Wojciech Czerwosz (1913–1986) – rzeźbiarz i medalier – urodził się i wychował w Łopusznej, wsi położonej koło Nowego Targu. Ojciec poległ w czasie I wojny światowej, wychowywała go matka, która zdecydowała się kształcić syna. Po ukończeniu zawodowej Szkoły Przemysłu Drzewnego w Zakopanem, gdzie uczył się rzeźby, dobrze zapowiadający się uczeń kontynuował naukę w państwowej Szkole Sztuk Zdobniczych i Przemysłu Artystycznego w Krakowie. W tym samym mieście podjął studia na Akademii Sztuk Pięknych pod kierunkiem Edwarda Wittiga. Ukończył je po wojnie, ale już u Xawerego Dunikowskiego. Wówczas poznał swoją przyszłą żonę, pochodzącą z Warszawy Zofię Rendzner. W 1949 roku zamieszkali w domu rodziców Zofii na Saskiej Kępie[1]. W zniszczonym mieście przy odbudowie i rekonstrukcji zabytkowych budynków potrzebne były każde ręce do pracy. Wojciech Czerwosz szybko podjął nowe obowiązki.

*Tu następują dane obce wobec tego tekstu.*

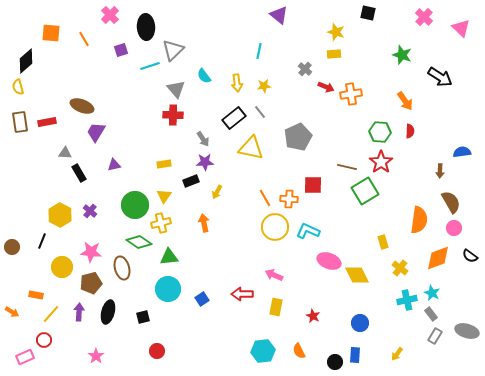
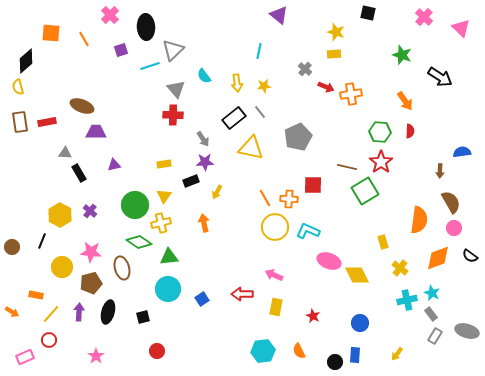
purple trapezoid at (96, 132): rotated 60 degrees clockwise
red circle at (44, 340): moved 5 px right
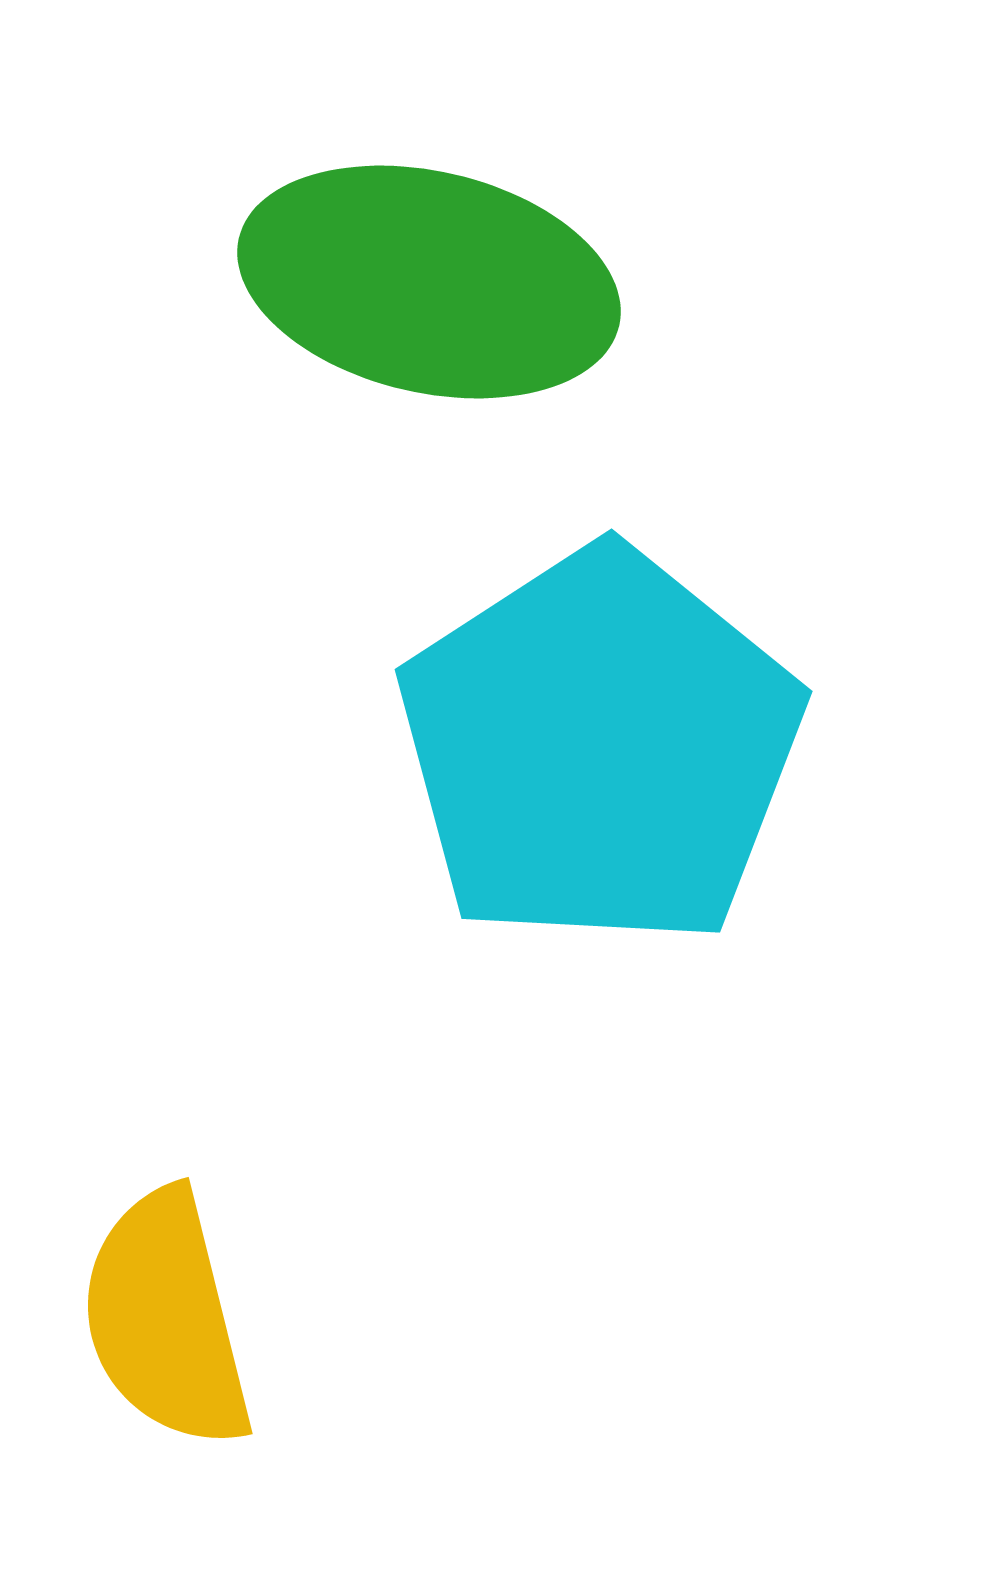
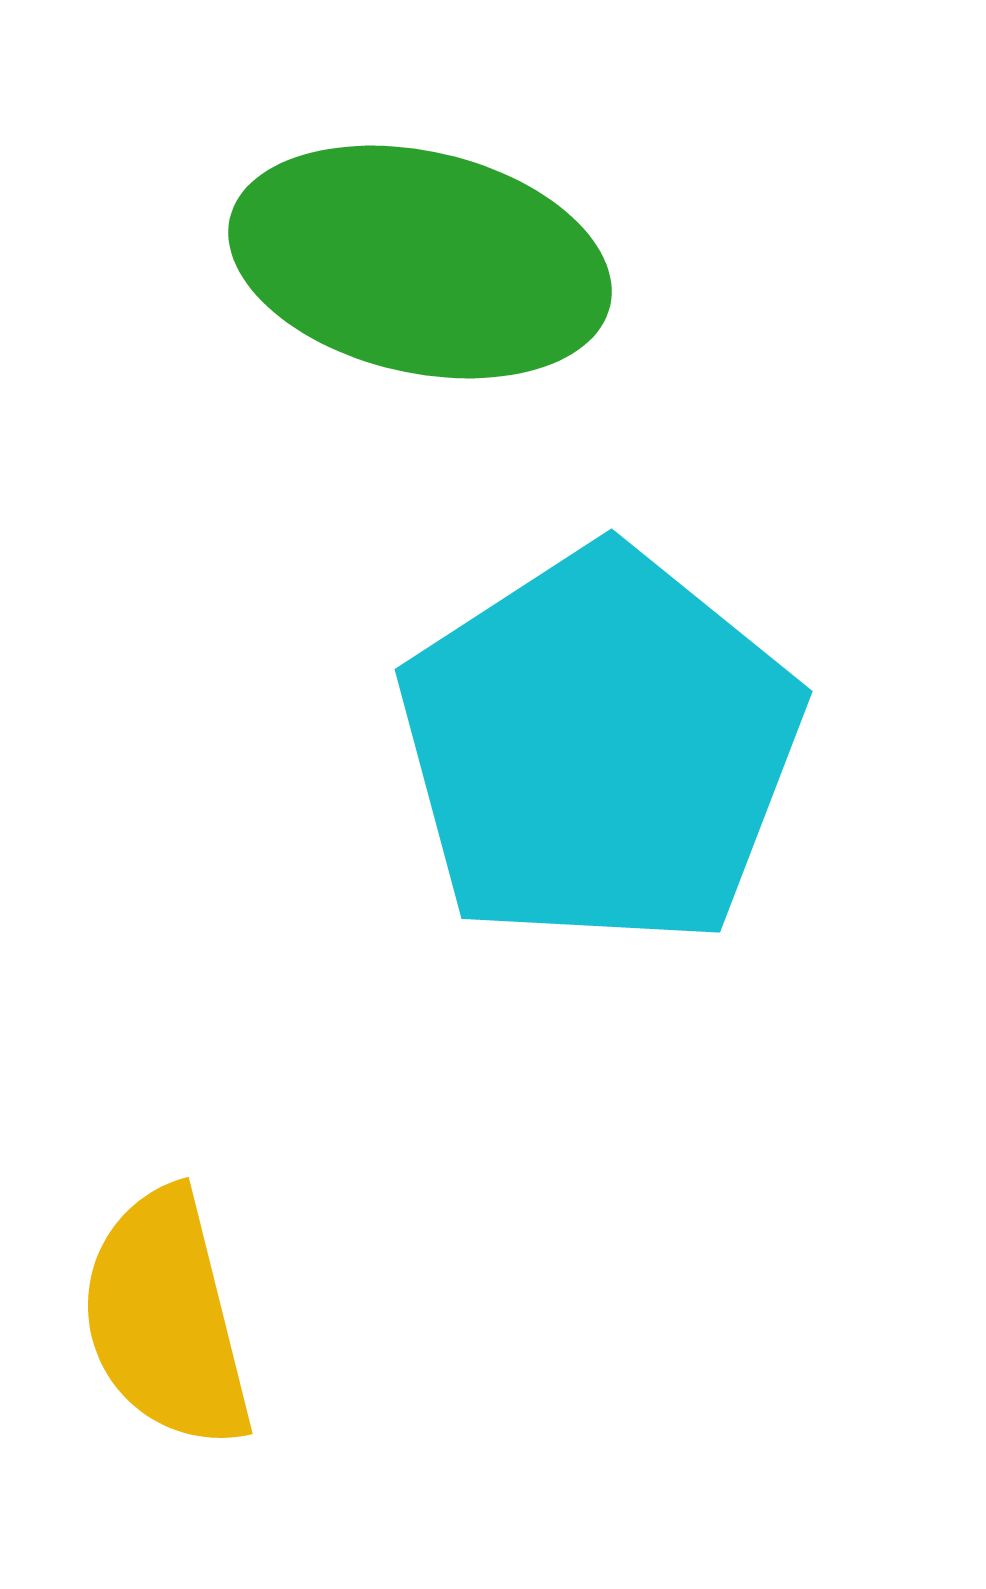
green ellipse: moved 9 px left, 20 px up
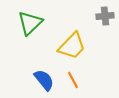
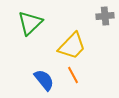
orange line: moved 5 px up
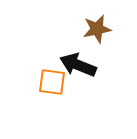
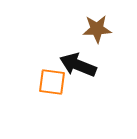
brown star: rotated 8 degrees clockwise
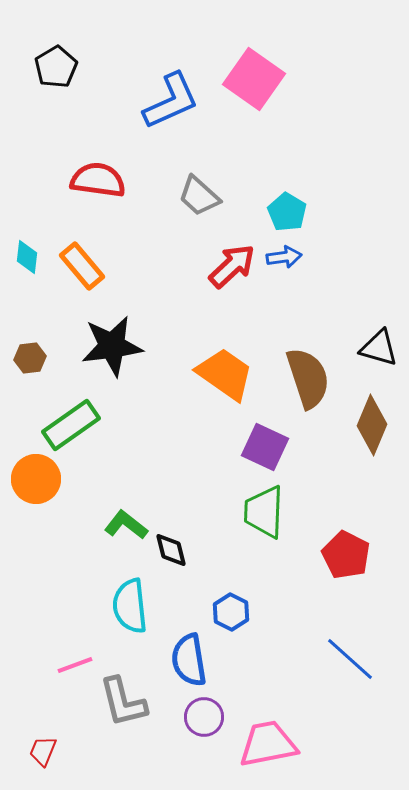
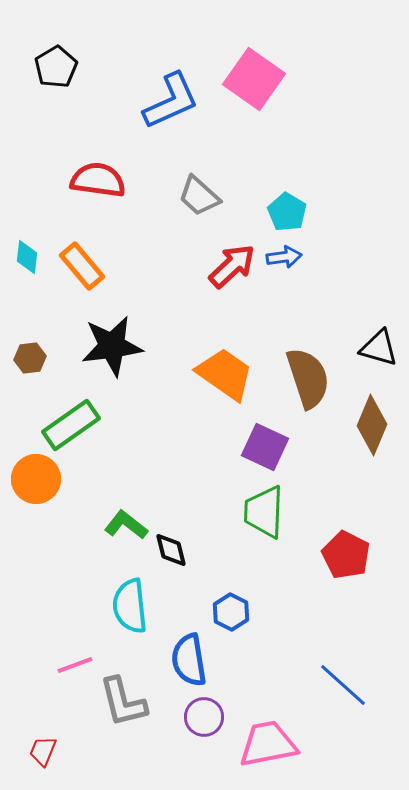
blue line: moved 7 px left, 26 px down
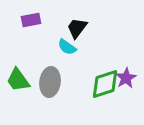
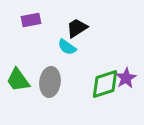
black trapezoid: rotated 20 degrees clockwise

Przydzielony został do pracy przy odtwarzaniu przedwojennych zabytków i pomników (m.in. pomnik w Żelazowej Woli), ale brał też udział przy realizacji nowych inwestycji, jak rzeźbione elementy kamienne w portalach obiektów przy placu Konstytucji. Po powrocie do domu, wyczerpany wymagającą pracą, dla odprężenia i relaksu zaczął tworzyć wycinanki. Dlaczego podjął właśnie taką aktywność?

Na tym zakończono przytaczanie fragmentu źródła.